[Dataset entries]
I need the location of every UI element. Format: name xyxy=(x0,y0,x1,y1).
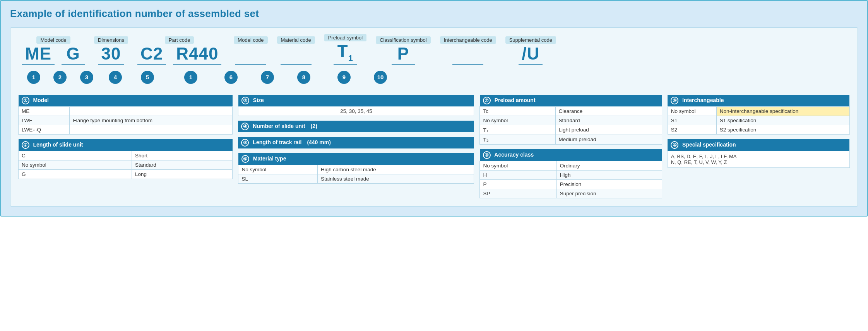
symbol-me: ME xyxy=(19,106,70,116)
table-row: ME xyxy=(19,106,233,116)
label-preload-symbol: Preload symbol xyxy=(324,34,367,41)
code-blank3: __ xyxy=(452,44,483,65)
circle-1b: 1 xyxy=(184,71,197,84)
desc-lweq xyxy=(70,125,233,134)
symbol-nosymbol-2: No symbol xyxy=(19,160,132,169)
code-me: ME xyxy=(22,44,55,65)
circle-6: 6 xyxy=(224,71,238,84)
desc-long: Long xyxy=(132,169,232,179)
circle-2: 2 xyxy=(53,71,67,84)
interchangeable-table: ⑨ Interchangeable No symbol Non-intercha… xyxy=(668,95,850,135)
circle-8: 8 xyxy=(297,71,310,84)
desc-medium: Medium preload xyxy=(555,135,662,144)
circle-inline-7: ⑦ xyxy=(483,97,491,104)
symbol-tc: Tc xyxy=(480,106,555,116)
desc-s2: S2 specification xyxy=(716,125,849,134)
col-2: ③ Size 25, 30, 35, 45 xyxy=(238,95,474,184)
diagram-section: Model code ME G Dimensions xyxy=(18,34,850,84)
preload-table: ⑦ Preload amount Tc Clearance No symbol xyxy=(479,95,662,145)
desc-ordinary: Ordinary xyxy=(556,161,662,170)
circle-inline-4: ④ xyxy=(241,123,249,130)
table-row: T₁ Light preload xyxy=(480,125,662,135)
desc-super: Super precision xyxy=(556,189,662,198)
label-part-code: Part code xyxy=(165,36,194,44)
code-group-p: P xyxy=(392,44,415,65)
size-table: ③ Size 25, 30, 35, 45 xyxy=(238,95,474,116)
code-group-blank1: __ xyxy=(235,44,266,65)
desc-clearance: Clearance xyxy=(555,106,662,116)
table-row: T₂ Medium preload xyxy=(480,135,662,144)
desc-lwe: Flange type mounting from bottom xyxy=(70,116,233,125)
label-dimensions: Dimensions xyxy=(94,36,128,44)
symbol-t1-pre: T₁ xyxy=(480,125,555,135)
symbol-c: C xyxy=(19,151,132,160)
table-row: LWE···Q xyxy=(19,125,233,134)
desc-light: Light preload xyxy=(555,125,662,135)
circle-inline-2: ② xyxy=(22,141,29,149)
circle-4: 4 xyxy=(109,71,122,84)
tables-section: ① Model ME LWE Flange type mounting fr xyxy=(18,95,850,198)
symbol-g: G xyxy=(19,169,132,179)
symbol-nosymbol-pre: No symbol xyxy=(480,116,555,125)
symbol-lweq: LWE···Q xyxy=(19,125,70,134)
table-row: SP Super precision xyxy=(480,189,662,198)
circle-inline-9: ⑨ xyxy=(671,97,678,104)
symbol-lwe: LWE xyxy=(19,116,70,125)
table-row: C Short xyxy=(19,151,233,160)
size-header: ③ Size xyxy=(238,95,474,107)
code-group-g: G xyxy=(62,44,85,65)
desc-standard-pre: Standard xyxy=(555,116,662,125)
length-slide-header: ② Length of slide unit xyxy=(19,139,233,151)
code-blank1: __ xyxy=(235,44,266,65)
code-30: 30 xyxy=(98,44,124,65)
circle-inline-3: ③ xyxy=(241,97,249,104)
code-group-blank3: __ xyxy=(452,44,483,65)
table-row: No symbol Non-interchangeable specificat… xyxy=(668,106,849,116)
num-slide-table: ④ Number of slide unit (2) xyxy=(238,121,474,132)
code-g: G xyxy=(62,44,85,65)
symbol-t2: T₂ xyxy=(480,135,555,144)
code-group-30: 30 xyxy=(98,44,124,65)
code-c2: C2 xyxy=(137,44,166,65)
special-value: A, BS, D, E, F, I , J, L, LF, MA N, Q, R… xyxy=(668,151,849,167)
circle-5: 5 xyxy=(141,71,154,84)
symbol-s1: S1 xyxy=(668,116,716,125)
table-row: No symbol Standard xyxy=(480,116,662,125)
size-value: 25, 30, 35, 45 xyxy=(238,106,474,116)
table-row: No symbol Ordinary xyxy=(480,161,662,170)
code-r440: R440 xyxy=(173,44,221,65)
table-row: No symbol Standard xyxy=(19,160,233,169)
label-material-code: Material code xyxy=(277,36,315,44)
special-table: ⑩ Special specification A, BS, D, E, F, … xyxy=(668,139,850,168)
desc-precision: Precision xyxy=(556,179,662,189)
col-1: ① Model ME LWE Flange type mounting fr xyxy=(18,95,233,179)
label-interchangeable-code: Interchangeable code xyxy=(440,36,496,44)
code-t1: T1 xyxy=(334,42,357,65)
circle-inline-8: ⑧ xyxy=(483,151,491,159)
code-p: P xyxy=(392,44,415,65)
desc-high: High xyxy=(556,170,662,179)
symbol-nosymbol-acc: No symbol xyxy=(480,161,556,170)
circle-9: 9 xyxy=(337,71,351,84)
desc-standard-2: Standard xyxy=(132,160,232,169)
circle-10: 10 xyxy=(374,71,387,84)
desc-highcarbon: High carbon steel made xyxy=(318,165,474,174)
inner-container: Model code ME G Dimensions xyxy=(10,27,858,206)
length-track-table: ⑤ Length of track rail (440 mm) xyxy=(238,137,474,148)
circle-inline-5: ⑤ xyxy=(241,139,249,147)
code-blank2: __ xyxy=(281,44,312,65)
symbol-nosymbol-mat: No symbol xyxy=(238,165,318,174)
label-classification-symbol: Classification symbol xyxy=(376,36,430,44)
code-group-u: /U xyxy=(519,44,543,65)
num-slide-header: ④ Number of slide unit (2) xyxy=(238,121,474,132)
symbol-h: H xyxy=(480,170,556,179)
table-row: H High xyxy=(480,170,662,179)
length-slide-table: ② Length of slide unit C Short No symbol xyxy=(18,139,233,179)
code-group-me: ME xyxy=(22,44,55,65)
table-row: SL Stainless steel made xyxy=(238,174,474,183)
length-track-header: ⑤ Length of track rail (440 mm) xyxy=(238,137,474,148)
circle-inline-6: ⑥ xyxy=(241,155,249,163)
desc-s1: S1 specification xyxy=(716,116,849,125)
circle-7: 7 xyxy=(261,71,274,84)
symbol-sp: SP xyxy=(480,189,556,198)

Task
Every entry above should come back exactly as written, except for its pictures.

Output
I need the location of every UI element. Format: name xyxy=(x0,y0,x1,y1).
symbol-me: ME xyxy=(19,106,70,116)
table-row: ME xyxy=(19,106,233,116)
label-preload-symbol: Preload symbol xyxy=(324,34,367,41)
code-blank3: __ xyxy=(452,44,483,65)
circle-1b: 1 xyxy=(184,71,197,84)
desc-lweq xyxy=(70,125,233,134)
symbol-nosymbol-2: No symbol xyxy=(19,160,132,169)
code-me: ME xyxy=(22,44,55,65)
circle-6: 6 xyxy=(224,71,238,84)
desc-long: Long xyxy=(132,169,232,179)
circle-2: 2 xyxy=(53,71,67,84)
interchangeable-table: ⑨ Interchangeable No symbol Non-intercha… xyxy=(668,95,850,135)
circle-8: 8 xyxy=(297,71,310,84)
desc-medium: Medium preload xyxy=(555,135,662,144)
circle-inline-7: ⑦ xyxy=(483,97,491,104)
symbol-tc: Tc xyxy=(480,106,555,116)
desc-s2: S2 specification xyxy=(716,125,849,134)
col-2: ③ Size 25, 30, 35, 45 xyxy=(238,95,474,184)
diagram-section: Model code ME G Dimensions xyxy=(18,34,850,84)
preload-table: ⑦ Preload amount Tc Clearance No symbol xyxy=(479,95,662,145)
desc-ordinary: Ordinary xyxy=(556,161,662,170)
circle-inline-4: ④ xyxy=(241,123,249,130)
table-row: T₁ Light preload xyxy=(480,125,662,135)
desc-super: Super precision xyxy=(556,189,662,198)
label-part-code: Part code xyxy=(165,36,194,44)
code-group-p: P xyxy=(392,44,415,65)
size-table: ③ Size 25, 30, 35, 45 xyxy=(238,95,474,116)
code-group-blank1: __ xyxy=(235,44,266,65)
desc-clearance: Clearance xyxy=(555,106,662,116)
table-row: T₂ Medium preload xyxy=(480,135,662,144)
desc-lwe: Flange type mounting from bottom xyxy=(70,116,233,125)
label-dimensions: Dimensions xyxy=(94,36,128,44)
symbol-t1-pre: T₁ xyxy=(480,125,555,135)
symbol-c: C xyxy=(19,151,132,160)
table-row: LWE···Q xyxy=(19,125,233,134)
desc-light: Light preload xyxy=(555,125,662,135)
circle-inline-2: ② xyxy=(22,141,29,149)
circle-4: 4 xyxy=(109,71,122,84)
tables-section: ① Model ME LWE Flange type mounting fr xyxy=(18,95,850,198)
symbol-g: G xyxy=(19,169,132,179)
symbol-nosymbol-pre: No symbol xyxy=(480,116,555,125)
symbol-lweq: LWE···Q xyxy=(19,125,70,134)
table-row: SP Super precision xyxy=(480,189,662,198)
circle-inline-9: ⑨ xyxy=(671,97,678,104)
symbol-lwe: LWE xyxy=(19,116,70,125)
table-row: C Short xyxy=(19,151,233,160)
size-header: ③ Size xyxy=(238,95,474,107)
code-group-g: G xyxy=(62,44,85,65)
desc-standard-pre: Standard xyxy=(555,116,662,125)
length-slide-header: ② Length of slide unit xyxy=(19,139,233,151)
code-blank1: __ xyxy=(235,44,266,65)
code-30: 30 xyxy=(98,44,124,65)
circle-inline-3: ③ xyxy=(241,97,249,104)
code-group-blank3: __ xyxy=(452,44,483,65)
table-row: No symbol Non-interchangeable specificat… xyxy=(668,106,849,116)
num-slide-table: ④ Number of slide unit (2) xyxy=(238,121,474,132)
code-g: G xyxy=(62,44,85,65)
symbol-t2: T₂ xyxy=(480,135,555,144)
code-group-30: 30 xyxy=(98,44,124,65)
code-c2: C2 xyxy=(137,44,166,65)
special-value: A, BS, D, E, F, I , J, L, LF, MA N, Q, R… xyxy=(668,151,849,167)
circle-5: 5 xyxy=(141,71,154,84)
symbol-s1: S1 xyxy=(668,116,716,125)
table-row: No symbol Standard xyxy=(480,116,662,125)
size-value: 25, 30, 35, 45 xyxy=(238,106,474,116)
table-row: No symbol Ordinary xyxy=(480,161,662,170)
code-r440: R440 xyxy=(173,44,221,65)
table-row: No symbol Standard xyxy=(19,160,233,169)
label-material-code: Material code xyxy=(277,36,315,44)
special-table: ⑩ Special specification A, BS, D, E, F, … xyxy=(668,139,850,168)
desc-precision: Precision xyxy=(556,179,662,189)
col-1: ① Model ME LWE Flange type mounting fr xyxy=(18,95,233,179)
label-interchangeable-code: Interchangeable code xyxy=(440,36,496,44)
code-t1: T1 xyxy=(334,42,357,65)
circle-inline-8: ⑧ xyxy=(483,151,491,159)
code-p: P xyxy=(392,44,415,65)
desc-high: High xyxy=(556,170,662,179)
symbol-nosymbol-acc: No symbol xyxy=(480,161,556,170)
circle-9: 9 xyxy=(337,71,351,84)
desc-standard-2: Standard xyxy=(132,160,232,169)
circle-10: 10 xyxy=(374,71,387,84)
desc-highcarbon: High carbon steel made xyxy=(318,165,474,174)
inner-container: Model code ME G Dimensions xyxy=(10,27,858,206)
length-track-table: ⑤ Length of track rail (440 mm) xyxy=(238,137,474,148)
circle-inline-5: ⑤ xyxy=(241,139,249,147)
code-blank2: __ xyxy=(281,44,312,65)
symbol-nosymbol-mat: No symbol xyxy=(238,165,318,174)
label-classification-symbol: Classification symbol xyxy=(376,36,430,44)
code-group-u: /U xyxy=(519,44,543,65)
num-slide-header: ④ Number of slide unit (2) xyxy=(238,121,474,132)
symbol-h: H xyxy=(480,170,556,179)
table-row: H High xyxy=(480,170,662,179)
length-slide-table: ② Length of slide unit C Short No symbol xyxy=(18,139,233,179)
code-group-me: ME xyxy=(22,44,55,65)
table-row: SL Stainless steel made xyxy=(238,174,474,183)
length-track-header: ⑤ Length of track rail (440 mm) xyxy=(238,137,474,148)
circle-inline-6: ⑥ xyxy=(241,155,249,163)
desc-s1: S1 specification xyxy=(716,116,849,125)
circle-7: 7 xyxy=(261,71,274,84)
symbol-sp: SP xyxy=(480,189,556,198)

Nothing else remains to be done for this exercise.